The GMDA accompanied by approximately 700 police personnel had initiated the eviction drive in the Silsako Beel wetland area. It targeted the alleged encroachment on approximately 130 bighas of land. 

As fears of forcible eviction from their homes escalated, women from the affected areas in an act of defiance and desperation shed their clothes, exposing themselves, in a gut wrenching attempt to protect their hard-earned belongings and homes. Police quickly moved in to provide cover and subsequently even detained these women, along with other protesters.

Over the past three days prior to their eviction, there had been meetings with authorities regarding eviction which ultimately culminated in an agreement. The District Commissioner informed the affected individuals about the compensation they would receive. Chief Minister Sarma, speaking to reporters in Nagaon, had also stated that he will construct flats for those who were landless and evicted, “There was a discussion with the public for the last three days and the eviction was done after reaching an understanding. The district commissioner had informed the people about the compensation to be paid. We will build flats for the landless evicted people.”

Local residents have also stringently claimed they had owned the lands for decades and possessed valid land documents. They have stated that they had been consistently paying taxes to the authorities over the years and many have also claimed they were not given sufficient time to relocate their belongings, as the police pressed for a swift eviction. Furthermore, reports have also arose that the eviction process was selective in targeting. A relatively well-off property, which had a hotel constructed on it at the site was not demolished or called to face eviction.

It is worth mentioning that in the Bodo land Territorial Region an autonomous council within Assam governed by the Sixth Schedule of the Constitution, eviction notices were issued selectively a month ago.

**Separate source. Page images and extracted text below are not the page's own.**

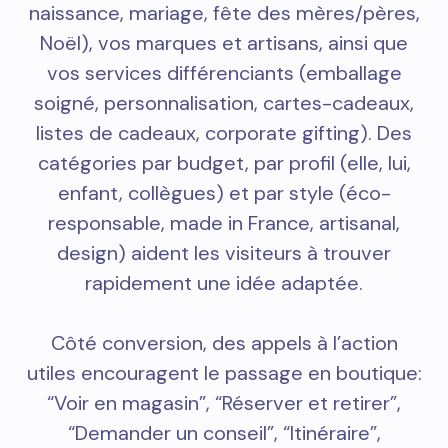
naissance, mariage, fête des mères/pères,
Noël), vos marques et artisans, ainsi que
vos services différenciants (emballage
soigné, personnalisation, cartes-cadeaux,
listes de cadeaux, corporate gifting). Des
catégories par budget, par profil (elle, lui,
enfant, collègues) et par style (éco-
responsable, made in France, artisanal,
design) aident les visiteurs à trouver
rapidement une idée adaptée.
Côté conversion, des appels à l’action
utiles encouragent le passage en boutique:
“Voir en magasin”, “Réserver et retirer”,
“Demander un conseil”, “Itinéraire”,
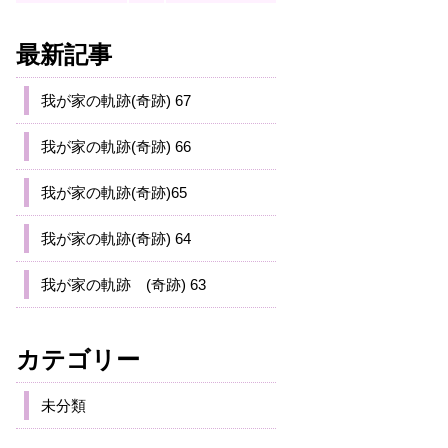
最新記事
我が家の軌跡(奇跡) 67
我が家の軌跡(奇跡) 66
我が家の軌跡(奇跡)65
我が家の軌跡(奇跡) 64
我が家の軌跡 (奇跡) 63
カテゴリー
未分類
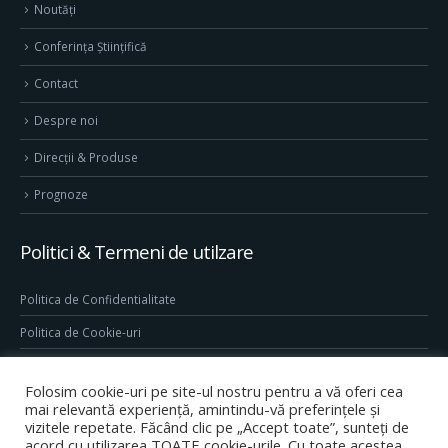
Noutăți
Conferința Științifică
Contact
Despre noi
Direcţii & Produse
Prognoze
Politici & Termeni de utilzare
Politica de Confidentialitate
Politica de Cookie-uri
Termeni & Conditii
Folosim cookie-uri pe site-ul nostru pentru a vă oferi cea
Conditii generale de utilizare site
mai relevantă experiență, amintindu-vă preferințele și
vizitele repetate. Făcând clic pe „Accept toate”, sunteți de
acord cu utilizarea TOATE cookie-urile. Cu toate acestea,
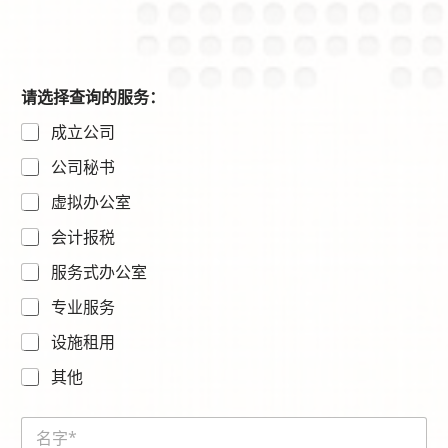
请选择查询的服务：
成立公司
公司秘书
虚拟办公室
会计报税
服务式办公室
专业服务
设施租用
其他
N
a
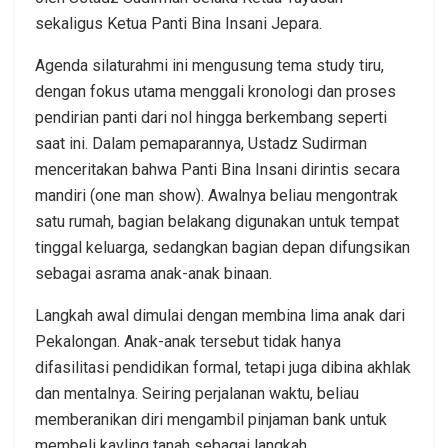
sekaligus Ketua Panti Bina Insani Jepara.
Agenda silaturahmi ini mengusung tema study tiru,
dengan fokus utama menggali kronologi dan proses
pendirian panti dari nol hingga berkembang seperti
saat ini. Dalam pemaparannya, Ustadz Sudirman
menceritakan bahwa Panti Bina Insani dirintis secara
mandiri (one man show). Awalnya beliau mengontrak
satu rumah, bagian belakang digunakan untuk tempat
tinggal keluarga, sedangkan bagian depan difungsikan
sebagai asrama anak-anak binaan.
Langkah awal dimulai dengan membina lima anak dari
Pekalongan. Anak-anak tersebut tidak hanya
difasilitasi pendidikan formal, tetapi juga dibina akhlak
dan mentalnya. Seiring perjalanan waktu, beliau
memberanikan diri mengambil pinjaman bank untuk
membeli kavling tanah sebagai langkah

These notices predominantly affected Muslim communities across various districts, impacting around 17,000 families. However, the Gauhati High Court later imposed a stay on these eviction notices and GMDA Chairman Narayan Deka promised proper compensation for those affected by the eviction. 

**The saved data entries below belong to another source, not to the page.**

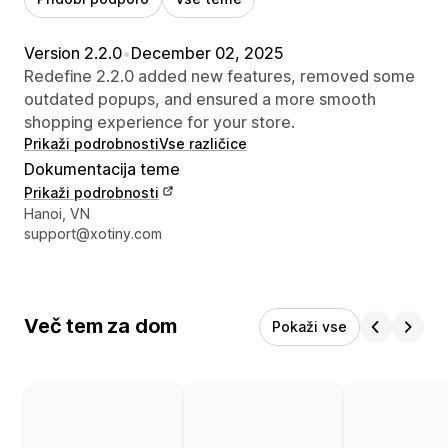
Version 2.2.0
•
December 02, 2025
Redefine 2.2.0 added new features, removed some
outdated popups, and ensured a more smooth
shopping experience for your store.
Prikaži podrobnosti
Vse različice
Dokumentacija teme
Prikaži podrobnosti
Podatki za stik z oblikovalcem
Hanoi, VN
support@xotiny.com
Več tem za dom
Pokaži vse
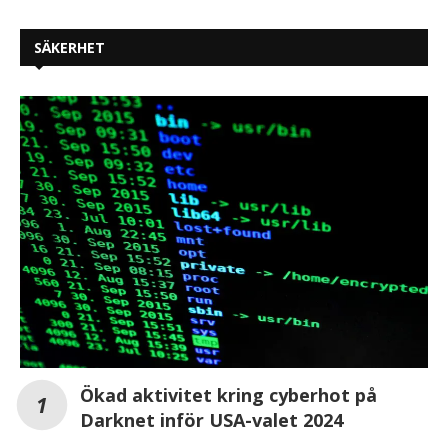
SÄKERHET
Ökad aktivitet kring cyberhot på
Darknet inför USA-valet 2024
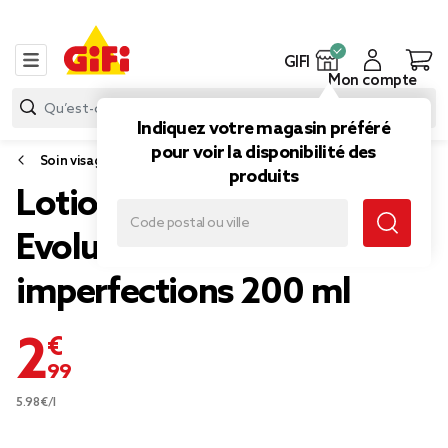
GIFI
Mon compte
Indiquez votre magasin préféré
pour voir la disponibilité des
Soin visage et corps
produits
Lotion purifiante
Evoluderm anti
imperfections 200 ml
2,99 €
5.98€/l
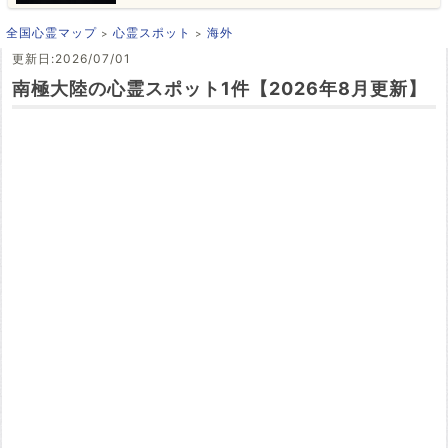
全国心霊マップ
心霊スポット
海外
更新日:2026/07/01
南極大陸の心霊スポット1件【2026年8月更新】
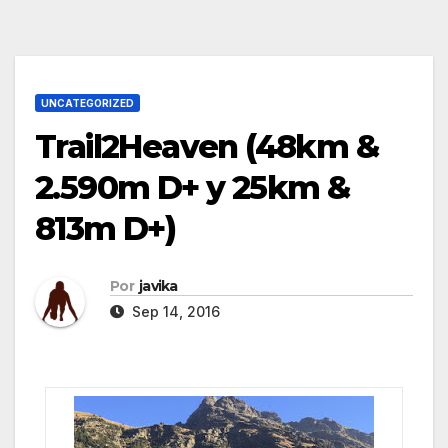
UNCATEGORIZED
Trail2Heaven (48km &
2.590m D+ y 25km &
813m D+)
Por
javika
Sep 14, 2016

This is not there first time Silsako has faced eviction drives. In February, earlier this year a major eviction drive was taken out, according to India Today NE. The drive had led to the eviction of 300 people and also the demolition of two temples. Furthermore, in July 2023 too there was news of demolitions, there were huge protests in the area. However, in the case of Silako Beel many remained steadfast in their determination not to leave the area until justice is served for those previously evicted. Silsako has notably seen recurrent eviction drives over the years. According to NewsClick, these drives can be tracked back as far to 2008.

Why do people settle in these regions?

According to Outlook India, the Government of Assam’s Land Policy from 1989 and the 2019 Land Policy both highlight the primary causes of decreasing land in the state and these policies specifically point to flood and erosion as significant factors contributing to this issue. Furthermore, the 2019 Land Policy acknowledges the increasing lack of availability of agricultural land for cultivation.  It identifies multiple reasons behind this decline, including floods, soil erosion, and rapid urbanisation, industrialisation, and land degradation. However the crucial question remains largely unaddressed by the state’s political parties: why did people choose to settle in these vulnerable locations?

Similarly, according to an analysis by Sabrangindia, about 51 % of the total land of Assam consists of forest land, and about, 15 % is under water. This has left only about 35% of the total land open for either agricultural or for living. 

The lack of available land has compelled many displaced families to establish settlements near forested areas, grazing lands, embankments, the fringes of wetlands, or even on hillsides in Assam. This situation is a common occurrence in a flood and erosion-prone state like Assam. There is no official data available to quantify how many people have become landless due to natural disasters and how many have undergone rehabilitation efforts.

Furthermore with an abject increase in the construction of flyovers, toll gates, four-lane highways, and bridges in the state, the poor find no place to live. The rights of landless communities to secure land have not progressed in tandem with these developments, highlighting a significant disparity at all.